Peripheral neuropathy was, again, the most common adverse event (21.5 %), though less frequent than in the pivotal phase II study.14 The recently published Turkish experience reported similar results in a group of 58 patients having HL (median age 26) who received a median number of seven cycles of BV. Forty-nine patients had failed a prior SCT (39 ASCT and 10 allo-SCT). ORR was 63 %, with 26 % CR in the early evaluation; on treatment prolongation, the ORR was 32 %, with 22 % CR. OS at 12 months was 71 %, with a median PFS of 7 months. Fourteen patients were subsequently transplanted, but only 36 % were in CR before the transplant. BV was well tolerated, with the most common side effects fatigue (50 %) and neuropathy (31 %).15

Finally, the Asian experience16 includes 22 patients (median age 30) who had previously received a median number of three prior treatments. More than 50 % of them were primary refractory, and almost 80 % of them had failed a prior ASCT. ORR was 72.7 %, with a CR rate of 18.2 % (assessment by PET-CT every one or two cycles); median PFS was 5.7 months. The most common side effect event was neutropenia.

The published results of the NPPs indicate that in real life, efficacy and toxicity are similar to what had already been published in prospective clinical trials. As expected, disease responses are very quick, and a substantial proportion of patients was later on consolidated with a SCT procedure, generally an allo-SCT.

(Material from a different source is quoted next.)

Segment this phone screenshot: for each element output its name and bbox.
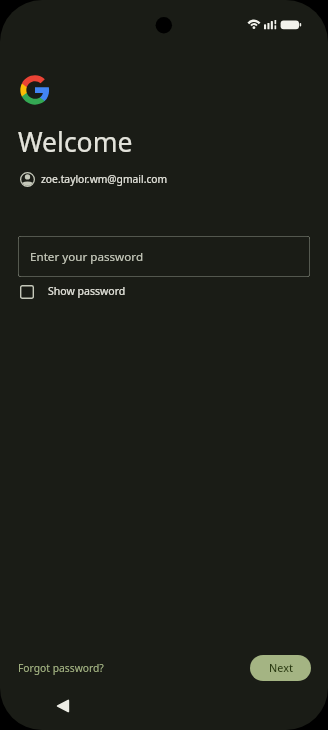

The Role of Stem Cell Transplantation in the Era of Brentuximab Vedotin
ASCT is the standard of care for patients with relapse chemosensitive disease. Not all patients perform equally after an ASCT; several welldescribed clinical factors are associated with a poorer long-term outcome after transplant. More recently, the achievement of a PET negative CR status has been associated with a significantly better outcome after ASCT, independent of the number of treatment lines needed to reach this situation.17 The major clinical concern allo-SCT faces nowadays is not non-relapse mortality (NRM), but rather the high relapse rate that patients experience after the allogeneic procedure. The introduction of BV in these two clinical settings has allowed to significantly modify this landscape.

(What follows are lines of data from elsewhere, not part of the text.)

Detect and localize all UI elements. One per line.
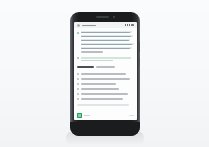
button[interactable] <box>77 93 134 95</box>
button[interactable]: Open in Sheets <box>77 113 90 118</box>
button[interactable]: Suggestion marker <box>77 57 79 59</box>
button[interactable] <box>77 98 134 100</box>
button[interactable] <box>77 73 134 75</box>
button[interactable] <box>77 78 134 80</box>
button[interactable]: Comment marker <box>77 32 79 34</box>
button[interactable] <box>77 83 134 85</box>
button[interactable] <box>77 88 134 90</box>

Brentuximab Vedotin and Autologous Stem Cell Transplantation
BV is able to facilitate patients undergoing an autologous procedure. Sasse et al.18 retrospectively analysed 14 patients having primary RR HL who were treated with BV as single agent in an NPP and who had not received a prior ASCT out of consideration for their refractory disease (n=9), comorbidities (n=4) or unknown factors (n=1). BV resulted in an ORR of 71 % (10/14) with five CR. Five patients having refractory disease and four patients having relevant comorbidity responded. Consolidating ASCT (n=4) or allo-SCT (n=1) was performed in five patients. Median PFS was 9 months, with the median OS not reached. These data indicated the capacity of BV to take into ASCT otherwise chemorefractory patients.

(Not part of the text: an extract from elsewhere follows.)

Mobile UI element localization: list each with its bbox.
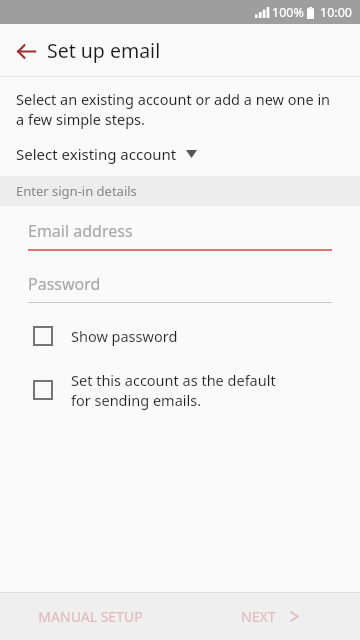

Moskowitz and co-workers19 have tested the capacity of BV single drug per two cycles to achieve a PET-negative CR in patients having relapsed HL to avoid salvage CT before ASCT. Forty-six patients were included in this investigator-initiated strategy (45 were evaluable), all receiving two cycles of BV at the usual schedule. Twelve patients achieved a PETnegative CR after BV and underwent the ASCT procedure. The remaining 30 patients were treated with augmented ifosfamide, carboplatin and etoposide (ICE) for two cycles. Twenty-one patients achieved PETnegative status and were autografted. The eight last patients underwent different strategies, seven ending up in the ASCT programme. In total, 39 of 45 evaluable patients were able to be autografted; event-free survival of the whole series was greater than 80 %.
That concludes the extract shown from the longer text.